Read our case studies to learn more about how we are working with our partners to transform and set new standards for patient care.
The first in the series looks at how the inherited cardiac conditions (ICC) teams across our hospitals are working together to improve early detection and diagnosis of genetic heart disease.
Improving diagnosis for inherited cardiac conditions (ICC)
Inherited cardiac conditions (ICC) is a group of heart conditions that can be passed on in families. When a family member is diagnosed with an inherited cardiac condition, it is recommended that other family members – usually immediate relatives (parents, children and siblings) – are tested to see if they already have or are at risk of developing the condition, even if they do not show symptoms. Detecting new cases this way (also called family or genetic screening) is crucial to effectively diagnosing people with ICC and reducing the risk of complications including sudden death.
After experiencing a bout of symptoms, David, an adult patient at Royal Brompton Hospital, was diagnosed with inherited cardiomyopathy, a genetic form of heart disease. Following David’s diagnosis, his son was screened at the hospital, but his test results failed to detect any clinical abnormality linked to his father’s condition.
Failure to detect an abnormality at this stage would not exclude him from developing cardiomyopathy in the future, however. It was important to develop a complete understanding of whether or not he carried a long-term risk of developing the condition. This is only possible by studying how the diagnosis has presented itself in other members of his family who have also been diagnosed. David is the only member of his family who is a patient at Royal Brompton, so it is difficult to draw on other patient records.
Genetic testing in David’s case found a ‘variant of unknown significance’, or VUS – a genetic change that looks different to the way it is expected to look but cannot be classified as benign or malignant. One way to determine if a genetic change is a cause for concern is to see if it is present in other family members with the same condition.
David’s cousin, Ethan, is a patient at Guy’s and St. Thomas’, and was also recently diagnosed with inherited cardiomyopathy.
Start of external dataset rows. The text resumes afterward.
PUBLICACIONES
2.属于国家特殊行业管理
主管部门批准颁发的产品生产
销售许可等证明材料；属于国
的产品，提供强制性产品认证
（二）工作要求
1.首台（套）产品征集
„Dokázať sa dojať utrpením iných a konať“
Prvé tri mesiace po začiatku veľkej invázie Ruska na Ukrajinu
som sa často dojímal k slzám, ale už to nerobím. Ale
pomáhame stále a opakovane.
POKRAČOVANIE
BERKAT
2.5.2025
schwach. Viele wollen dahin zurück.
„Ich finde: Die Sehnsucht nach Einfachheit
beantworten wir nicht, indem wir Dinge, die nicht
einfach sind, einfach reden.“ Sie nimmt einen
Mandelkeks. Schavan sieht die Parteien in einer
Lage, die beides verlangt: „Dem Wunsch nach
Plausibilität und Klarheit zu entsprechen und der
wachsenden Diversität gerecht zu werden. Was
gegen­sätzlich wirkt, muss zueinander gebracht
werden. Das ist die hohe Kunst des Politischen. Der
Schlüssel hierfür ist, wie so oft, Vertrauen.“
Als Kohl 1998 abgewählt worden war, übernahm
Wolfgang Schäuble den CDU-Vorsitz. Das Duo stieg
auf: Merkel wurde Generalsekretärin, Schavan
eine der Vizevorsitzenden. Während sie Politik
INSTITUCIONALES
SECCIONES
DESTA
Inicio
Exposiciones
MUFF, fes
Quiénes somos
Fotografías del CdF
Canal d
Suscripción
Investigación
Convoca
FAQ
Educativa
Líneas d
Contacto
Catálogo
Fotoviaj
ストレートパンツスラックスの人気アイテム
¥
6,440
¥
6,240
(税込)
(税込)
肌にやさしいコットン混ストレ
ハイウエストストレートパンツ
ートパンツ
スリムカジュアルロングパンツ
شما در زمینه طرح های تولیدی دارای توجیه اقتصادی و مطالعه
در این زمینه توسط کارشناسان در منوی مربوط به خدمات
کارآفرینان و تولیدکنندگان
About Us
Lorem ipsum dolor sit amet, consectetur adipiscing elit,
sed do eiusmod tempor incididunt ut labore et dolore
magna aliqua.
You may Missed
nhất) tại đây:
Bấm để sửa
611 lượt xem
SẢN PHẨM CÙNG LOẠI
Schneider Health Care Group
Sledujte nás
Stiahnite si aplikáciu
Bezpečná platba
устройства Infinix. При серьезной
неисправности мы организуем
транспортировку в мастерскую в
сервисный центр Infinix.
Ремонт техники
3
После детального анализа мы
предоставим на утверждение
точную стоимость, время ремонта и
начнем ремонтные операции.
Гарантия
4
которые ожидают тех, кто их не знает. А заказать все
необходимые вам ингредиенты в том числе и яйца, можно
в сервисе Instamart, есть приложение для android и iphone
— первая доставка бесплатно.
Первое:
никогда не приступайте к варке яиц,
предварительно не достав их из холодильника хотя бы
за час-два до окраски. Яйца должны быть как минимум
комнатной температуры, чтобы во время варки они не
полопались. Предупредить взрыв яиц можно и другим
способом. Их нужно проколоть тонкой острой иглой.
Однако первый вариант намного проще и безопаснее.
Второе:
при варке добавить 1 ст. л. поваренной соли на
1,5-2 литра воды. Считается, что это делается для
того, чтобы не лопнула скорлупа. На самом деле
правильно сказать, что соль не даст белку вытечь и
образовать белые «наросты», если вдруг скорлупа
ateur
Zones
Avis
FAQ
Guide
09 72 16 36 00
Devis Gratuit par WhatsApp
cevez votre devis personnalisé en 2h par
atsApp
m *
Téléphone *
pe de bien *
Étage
When Ethan was screened, consultants discovered the same genetic change (or VUS) that had been found in David’s genes. The fact that they both shared this genetic change led consultants at Royal Brompton and GSTT to believe that this was causing the heart condition in both patients and could play a significant role in the development – and diagnosis – of the disease. For example, unaffected members of the family, such as David’s son, could be tested specifically for this genetic change and their future risk could be predicted accordingly.
An analysis by Dr Antonis Pantazis, consultant cardiologist and clinical lead for inherited cardiac conditions at Royal Brompton Hospital.
Inherited diseases are usually caused by an intricate combination of genetic, environmental and lifestyle factors. Getting a better understanding of an ICC diagnosis in a patient is like building a jigsaw puzzle piece by piece before it resembles a complete ‘picture’. In the case of David, it was important for the clinical teams at Royal Brompton and Guy's and St Thomas' to work jointly to draw meaningful comparisons between David and Ethan’s diagnoses, and establish both short- and long-term risks for them and their family members.
Working together, the teams at both hospitals were able to take advantage of the clinical and genetic information they held for both individuals on their systems to quickly identify and interpret any disease patterns. Once identified, clinical experts could come together remotely and discuss how to plan, manage and join up David and Ethan’s care to ensure it was consistent and improved David and Ethan’s outcomes. This would have been challenging if the teams had not already developed a cross-site model that would enable faster planning, better decision making and more accurate diagnosis of complex genetic conditions.
The case study illustrates what can happen when geographical boundaries between organisations are broken, and data is captured and shared in a way that is safe and accessible and effectively informs how clinical teams communicate, patients are diagnosed and treated, and services are delivered.